I lived in North America, specifically in Canada while legalization of abortion was systematically introduced, applied, and finally, as mentioned above, given unrestrained status.
The impact of this evil is irreparable. I am deeply saddened that there is nearly a blow by blow repeat of what happened there taking place now in Ireland, it is a frighteningly excelerated replay. It appears that what took years of brain washing in America is being accomplished within months in Ireland.
I am at a loss to say how it can be stopped. We were not able to stop it then with all the efforts of the brightest minds and writers. Once abortuaries open, or worse, doctors are forced to give abortion on demand, there are so many repercussions, we didn't even think about those during the fight we waged and lost.
After abortion is made legal there are large losses and difficulties that you may want to propose for consideration to anyone who is in a good position to stop the legalization of abortion, such as:
- How will people wrestle in their minds about paying taxes to government institutions that fund equipment and doctors, for basically killing your future Irish people?
- How will parents deal with their daughters having abortions without even knowing about it? Worse yet, knowing your daughter murdered your grand child. You may well be torn between compassion for your murderous child and not having a grandchild to hold in your empty aging arms. Or even worse, will you ever behold your grandchild's face in eternal bliss, a baby having missed the sacrament of baptism?
- Think how the knowledge of abortion effects little childen. Even now with all this in the newspapers, how do you explain to them that mothers are going to be allowed to kill their own babies if they choose to? On the one hand it makes the ones who have survived feel special for just being born into the world naturally. They will feel special because they were selected to live. I 'm not sure this is a good sort of specialness.
- How can children trust mothers who are allowed by law to kill their own children?
How can children be taught to respect the laws of their great country if they are Catholic, laws that uphold mothers killing children within their wombs?
I pray Irish people will think now, for it will be too late to do anything about the general shifts in your culture once abortion is legalized and condoned by newspapers, rock stars, models, judges, well known Catholics.
-People seem to become gradually worn down by the onslaught of the abortion promotion. Eventually no one will speak of it. It slips away, becomes somebody else's individual choice, not your problem.

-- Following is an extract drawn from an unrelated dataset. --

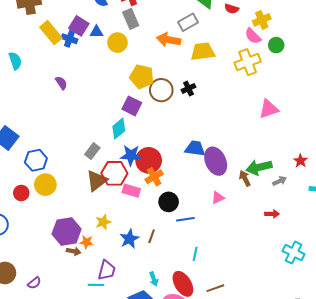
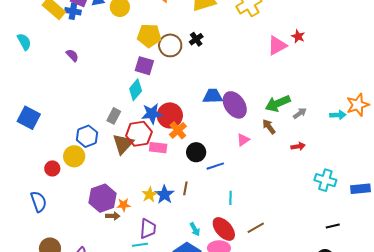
blue hexagon: (36, 160) -> (87, 136), moved
red star: (300, 161) -> (298, 36), moved
brown arrow: (245, 178) -> (269, 127), moved
yellow star: (103, 222) -> (150, 195), moved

- What about law? How can a parliament pretend to be a respectable law making power after they have allowed the weakest and most vulnerable of its citizens to be murdered, justifying that one human can decide she does not want to carry the citizen to birth?
In my opinion this is the beginning of a corruption of law and law making which because of its inherent injustice infects the entire governmental system of the country. Possibly it is the kind of degrading problem which cannot be fixed by one or two good members of parliament. It also has a sort of permeating effect on everyone, whether they are Catholic, Muslim, atheist or whatever.
- Another most unfortunate outgrowth of the fight against the legalization of abortion, beginning from its earliest stage, is what it does to Catholics.
It polarizes them.
Abortion activists quickly turn Catholics and anyone else who delares abortion to be wrong(for instance as murder of citizens, killing off future generations, fetus' are human beings, however one might say it). The abortion promotion campaign will keep insisting and twisting things until Catholics begin to be spun into the appearance of rebels, prigs, old fashioned, medieval fanatics who torture young innocent women into carrying their unwanted babes into painful births, and that then somehow Catholics force these young women into paying birth costs, or greatly exagerate the costs of taxpayers costs for same, force them to raise their unwanted expensive children, or to give a baby for adoption, all this damaging mother's mental health which somehow addes up to the universal hatred of women instad of a love for all humanity.
- Catholics will be made to appear as those mean people who force young women to gain weight, to raise children when they would rather be getting to college or having a career. Catholics and pro lifers begin to be pegged as naive or types who would perhaps be for getting the father of the babies to sharein the responsibilities and costs of child bearing and rearing, rather than force doctors to pick up the instruments of destruction and cut life from mothers. And what is wrong with that?
-Catholics can become to appear to be hyper traditionalists, fanatical nuts who simply dont understand 'medical necessity', hardship, poverty, etc. In a word Catholics who are against abortion become a fringe group. And who, WHO can blame them if they begin to feel like ghetto Catholics under a pressure that will come from everywhere eventually?
Who would not understand how this could so easliy lead to a marginalized sense of the experience of being Catholic?
- Catholics who understand the concept of life, who are sure of their faith, become to be seen against the shades of those who think abortions are ok for some people, some of them Catholics also. And so maybe from this shady background the isolation of Catholics into ghettoes, not because they want to be marginalized, or choose it, but because they really are being marginalized by the manipulation of concepts, law, ideas.
- Soon families with a few children feel out of place, guilty. Mothers who decide to give birth in the face of poverty, difficulty, with absent fathers are ridiculed, despised even. Certainly birth can become a scary choice if even grim alterntives are being offered on a tray.
- There is a silent kind of pressure. Most of us think it wont happen to my cousin, my aunt, my daughter, my grandchild. But still, people are influenced by the notion that now there is this choice, it is now legal, they have heard about it. There is this notion that our baby's lives are debatable.
- Many Catholic parents will probably begin taking their children out of schools and turning off TV, isolating young ones from popular culture when the predominant ideas are so demoralizing. After all, at some point, everyone will have to make the decision about how to deal with the knowledge that abortions are happening. Mothers and fathers will be making decisions, doctors will be performing abortions. People will be paying to have their relatives killed. Logically most Catholics will take measures to protect their children from the increasingly dominating culture of anti catholicism.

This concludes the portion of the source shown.